Why choose Physics?
Investigate the fundamental principles of how the universe works.
Physics is a rewarding study for those of you with an inquiring mind. It is also the basis on which all forms of technology are built. The course seeks to promote sound understanding and application of physical concepts along with self-reliance in tackling independent tasks, both theoretical and practical. Growth of logical and numerical ability accompanies the development of the subject material. This goes hand-in-hand with your development, increasing your responsibility for your own learning. Such skills are important in all future forms of professional activity and particularly so in those areas which require a predominantly logical or numerate approach.

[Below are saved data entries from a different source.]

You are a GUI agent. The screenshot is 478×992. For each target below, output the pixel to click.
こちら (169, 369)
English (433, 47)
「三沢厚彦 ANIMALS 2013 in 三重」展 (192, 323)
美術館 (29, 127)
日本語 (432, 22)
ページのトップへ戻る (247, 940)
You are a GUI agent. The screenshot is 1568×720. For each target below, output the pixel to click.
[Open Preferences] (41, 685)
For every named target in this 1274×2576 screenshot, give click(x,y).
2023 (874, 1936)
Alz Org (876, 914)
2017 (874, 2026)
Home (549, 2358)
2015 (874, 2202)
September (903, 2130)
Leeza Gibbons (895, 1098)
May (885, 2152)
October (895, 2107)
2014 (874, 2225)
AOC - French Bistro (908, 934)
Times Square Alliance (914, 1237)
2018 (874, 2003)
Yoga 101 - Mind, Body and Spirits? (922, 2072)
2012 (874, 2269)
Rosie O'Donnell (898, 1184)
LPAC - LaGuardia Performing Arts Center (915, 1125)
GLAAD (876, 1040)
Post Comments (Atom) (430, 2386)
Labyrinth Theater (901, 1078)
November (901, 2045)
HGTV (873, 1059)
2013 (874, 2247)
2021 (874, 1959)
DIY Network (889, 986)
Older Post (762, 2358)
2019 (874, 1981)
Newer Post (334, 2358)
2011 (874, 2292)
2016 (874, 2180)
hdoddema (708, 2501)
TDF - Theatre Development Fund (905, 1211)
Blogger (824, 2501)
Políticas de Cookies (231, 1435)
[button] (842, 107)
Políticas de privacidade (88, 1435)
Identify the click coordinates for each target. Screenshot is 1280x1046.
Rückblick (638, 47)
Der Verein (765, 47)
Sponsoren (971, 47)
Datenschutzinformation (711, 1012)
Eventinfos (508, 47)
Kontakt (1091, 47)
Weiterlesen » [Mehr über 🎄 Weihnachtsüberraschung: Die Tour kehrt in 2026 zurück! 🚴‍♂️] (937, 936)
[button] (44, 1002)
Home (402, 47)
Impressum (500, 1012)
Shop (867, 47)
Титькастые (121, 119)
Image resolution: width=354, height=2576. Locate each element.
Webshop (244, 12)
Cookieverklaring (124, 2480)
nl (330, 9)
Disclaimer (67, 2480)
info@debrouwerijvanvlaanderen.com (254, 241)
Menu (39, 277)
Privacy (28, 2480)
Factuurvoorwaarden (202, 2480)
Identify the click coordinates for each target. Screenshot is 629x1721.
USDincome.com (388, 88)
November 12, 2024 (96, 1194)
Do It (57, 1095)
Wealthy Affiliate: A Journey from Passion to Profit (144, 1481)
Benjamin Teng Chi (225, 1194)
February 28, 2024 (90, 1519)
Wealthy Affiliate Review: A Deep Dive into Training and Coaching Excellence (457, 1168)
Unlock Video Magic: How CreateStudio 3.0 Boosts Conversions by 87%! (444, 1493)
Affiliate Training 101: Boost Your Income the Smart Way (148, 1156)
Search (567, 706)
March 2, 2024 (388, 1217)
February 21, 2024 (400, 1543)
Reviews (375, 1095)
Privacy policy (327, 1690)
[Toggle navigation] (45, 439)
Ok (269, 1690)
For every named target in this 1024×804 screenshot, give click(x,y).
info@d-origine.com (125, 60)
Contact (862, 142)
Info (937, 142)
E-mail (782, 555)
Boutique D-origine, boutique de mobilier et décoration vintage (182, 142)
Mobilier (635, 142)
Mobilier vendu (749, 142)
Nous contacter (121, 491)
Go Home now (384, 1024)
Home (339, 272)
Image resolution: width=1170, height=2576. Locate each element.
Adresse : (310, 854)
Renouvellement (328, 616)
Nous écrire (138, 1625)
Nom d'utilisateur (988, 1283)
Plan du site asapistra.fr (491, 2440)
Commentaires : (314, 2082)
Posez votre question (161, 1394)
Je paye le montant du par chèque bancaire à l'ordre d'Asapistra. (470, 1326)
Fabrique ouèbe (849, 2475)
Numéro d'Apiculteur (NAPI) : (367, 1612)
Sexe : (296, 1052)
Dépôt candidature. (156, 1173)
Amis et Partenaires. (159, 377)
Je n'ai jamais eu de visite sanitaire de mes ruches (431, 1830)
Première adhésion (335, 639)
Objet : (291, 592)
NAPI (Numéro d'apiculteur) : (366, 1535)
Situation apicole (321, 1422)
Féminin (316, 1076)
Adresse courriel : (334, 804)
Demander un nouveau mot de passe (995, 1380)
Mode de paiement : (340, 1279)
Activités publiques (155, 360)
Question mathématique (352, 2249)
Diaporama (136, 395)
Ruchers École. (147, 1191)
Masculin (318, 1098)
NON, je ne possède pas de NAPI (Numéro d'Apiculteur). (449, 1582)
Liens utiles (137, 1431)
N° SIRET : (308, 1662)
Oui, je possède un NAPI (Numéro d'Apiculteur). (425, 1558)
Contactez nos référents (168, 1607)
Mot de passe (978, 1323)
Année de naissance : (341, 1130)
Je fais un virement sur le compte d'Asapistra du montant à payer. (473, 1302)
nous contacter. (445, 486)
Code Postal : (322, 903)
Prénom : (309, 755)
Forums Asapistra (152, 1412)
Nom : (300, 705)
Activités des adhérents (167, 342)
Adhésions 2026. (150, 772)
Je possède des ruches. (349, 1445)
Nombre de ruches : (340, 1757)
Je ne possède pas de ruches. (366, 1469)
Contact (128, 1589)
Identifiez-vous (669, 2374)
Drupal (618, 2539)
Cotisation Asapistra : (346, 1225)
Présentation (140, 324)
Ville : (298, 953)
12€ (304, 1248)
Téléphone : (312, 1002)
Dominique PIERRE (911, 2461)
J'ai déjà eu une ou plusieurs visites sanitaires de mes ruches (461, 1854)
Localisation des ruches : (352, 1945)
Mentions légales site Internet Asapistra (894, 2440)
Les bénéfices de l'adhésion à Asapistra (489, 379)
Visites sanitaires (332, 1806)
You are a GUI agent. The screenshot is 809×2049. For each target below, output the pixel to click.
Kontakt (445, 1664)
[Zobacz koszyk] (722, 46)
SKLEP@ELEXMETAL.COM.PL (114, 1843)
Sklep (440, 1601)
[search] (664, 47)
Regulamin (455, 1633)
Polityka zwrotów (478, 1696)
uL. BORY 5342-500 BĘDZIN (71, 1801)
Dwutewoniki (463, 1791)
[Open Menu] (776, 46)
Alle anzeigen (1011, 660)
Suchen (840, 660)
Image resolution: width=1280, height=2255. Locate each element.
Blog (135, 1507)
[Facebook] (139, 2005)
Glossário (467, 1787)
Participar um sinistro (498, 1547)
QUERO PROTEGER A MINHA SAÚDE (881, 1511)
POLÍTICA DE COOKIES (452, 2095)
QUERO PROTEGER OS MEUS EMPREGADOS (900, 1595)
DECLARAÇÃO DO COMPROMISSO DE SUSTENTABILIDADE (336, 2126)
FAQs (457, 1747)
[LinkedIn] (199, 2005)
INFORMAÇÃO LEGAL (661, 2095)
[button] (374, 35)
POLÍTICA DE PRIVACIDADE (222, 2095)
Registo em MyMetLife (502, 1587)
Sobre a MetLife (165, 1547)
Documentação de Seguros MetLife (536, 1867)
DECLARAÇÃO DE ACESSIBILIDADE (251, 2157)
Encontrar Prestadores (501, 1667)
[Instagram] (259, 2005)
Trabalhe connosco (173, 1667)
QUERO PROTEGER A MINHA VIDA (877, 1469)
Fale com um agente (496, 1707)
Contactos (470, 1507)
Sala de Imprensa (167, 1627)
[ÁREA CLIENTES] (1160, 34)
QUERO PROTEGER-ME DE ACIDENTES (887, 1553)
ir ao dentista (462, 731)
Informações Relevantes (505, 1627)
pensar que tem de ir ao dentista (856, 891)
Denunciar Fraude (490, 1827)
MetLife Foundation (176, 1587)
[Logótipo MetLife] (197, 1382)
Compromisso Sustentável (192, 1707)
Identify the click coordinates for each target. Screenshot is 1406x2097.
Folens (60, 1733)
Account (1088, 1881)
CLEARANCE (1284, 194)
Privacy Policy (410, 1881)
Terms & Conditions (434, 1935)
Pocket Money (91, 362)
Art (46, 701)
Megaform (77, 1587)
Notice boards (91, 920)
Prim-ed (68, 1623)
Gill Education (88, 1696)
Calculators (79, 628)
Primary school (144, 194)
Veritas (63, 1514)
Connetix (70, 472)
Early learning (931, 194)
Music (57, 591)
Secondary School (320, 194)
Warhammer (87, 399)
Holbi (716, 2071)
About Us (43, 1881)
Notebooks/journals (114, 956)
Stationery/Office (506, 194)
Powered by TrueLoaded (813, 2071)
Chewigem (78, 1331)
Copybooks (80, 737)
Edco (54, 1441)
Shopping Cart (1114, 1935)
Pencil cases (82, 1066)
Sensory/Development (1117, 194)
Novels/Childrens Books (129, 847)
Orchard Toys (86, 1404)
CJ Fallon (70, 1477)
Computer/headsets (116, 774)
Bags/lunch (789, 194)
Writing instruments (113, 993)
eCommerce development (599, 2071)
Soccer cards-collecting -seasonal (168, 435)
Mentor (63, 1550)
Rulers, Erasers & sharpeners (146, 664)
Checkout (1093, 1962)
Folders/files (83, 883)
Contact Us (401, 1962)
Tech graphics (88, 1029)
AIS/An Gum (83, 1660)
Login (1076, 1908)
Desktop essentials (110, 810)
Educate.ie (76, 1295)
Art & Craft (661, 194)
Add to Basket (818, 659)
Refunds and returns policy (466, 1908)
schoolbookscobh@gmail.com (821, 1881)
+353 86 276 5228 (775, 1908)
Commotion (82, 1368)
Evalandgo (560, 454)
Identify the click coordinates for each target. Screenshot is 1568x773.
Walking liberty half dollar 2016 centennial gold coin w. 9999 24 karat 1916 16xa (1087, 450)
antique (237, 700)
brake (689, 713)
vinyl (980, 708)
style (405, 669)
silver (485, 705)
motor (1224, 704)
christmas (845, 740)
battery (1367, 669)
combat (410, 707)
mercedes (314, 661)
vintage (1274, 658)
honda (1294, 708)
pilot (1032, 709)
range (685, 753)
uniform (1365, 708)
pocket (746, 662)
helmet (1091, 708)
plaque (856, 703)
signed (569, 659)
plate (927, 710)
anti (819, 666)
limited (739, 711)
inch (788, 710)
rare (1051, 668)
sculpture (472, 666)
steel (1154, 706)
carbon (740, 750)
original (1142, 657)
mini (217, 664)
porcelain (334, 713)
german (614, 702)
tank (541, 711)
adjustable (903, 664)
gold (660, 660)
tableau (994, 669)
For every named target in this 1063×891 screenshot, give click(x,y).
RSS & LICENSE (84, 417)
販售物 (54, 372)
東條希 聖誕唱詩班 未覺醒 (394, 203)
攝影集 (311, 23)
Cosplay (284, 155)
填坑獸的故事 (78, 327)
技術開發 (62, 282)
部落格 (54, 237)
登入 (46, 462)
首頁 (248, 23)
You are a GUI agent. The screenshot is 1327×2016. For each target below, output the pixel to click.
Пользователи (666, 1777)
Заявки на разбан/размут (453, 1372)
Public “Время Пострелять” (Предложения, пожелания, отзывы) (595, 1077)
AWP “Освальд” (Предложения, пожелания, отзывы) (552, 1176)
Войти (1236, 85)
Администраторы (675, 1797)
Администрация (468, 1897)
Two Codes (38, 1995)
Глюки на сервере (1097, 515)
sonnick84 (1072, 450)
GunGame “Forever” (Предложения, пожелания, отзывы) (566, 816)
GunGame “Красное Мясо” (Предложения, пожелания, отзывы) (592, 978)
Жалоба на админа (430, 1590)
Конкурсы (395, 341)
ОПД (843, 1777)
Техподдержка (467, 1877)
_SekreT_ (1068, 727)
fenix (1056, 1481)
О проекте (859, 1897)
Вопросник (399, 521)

Physics is a fascinating subject and whilst it can be studied at higher education in its own right, it is also commonly studied by those wishing to go on to engineering courses, medical courses, architecture or degrees in other science areas and it is a widely accepted qualification for any area which requires numeracy or logical thought.
“I enjoy the contrast and step up
from GCSE and the vast range of topics you study (from materials to Quantum) makes studying physics very enjoyable and exciting.”
Why Hills Road?
- We are an experienced group of teachers and enjoy a positive working relationship with our students.
- You will be assigned to a learning team within your class to promote mutual support and many class activities will be conducted within these teams.
- We run a peer mentoring scheme for interested students to support each other.
- We run lunchtime workshops every day to support your learning.
- In addition, we are are happy to meet with you outside lessons to discuss your progress.
- We run many extra-curricular activities, from talks (both in College with visiting speakers and external) to the annual trip to CERN in Switzerland.
- You will be encouraged to participate in the British Physics Olympiad where successful Hills Road students have previously gained top awards and have even gone on to represent Britain at the International Physics Olympiad.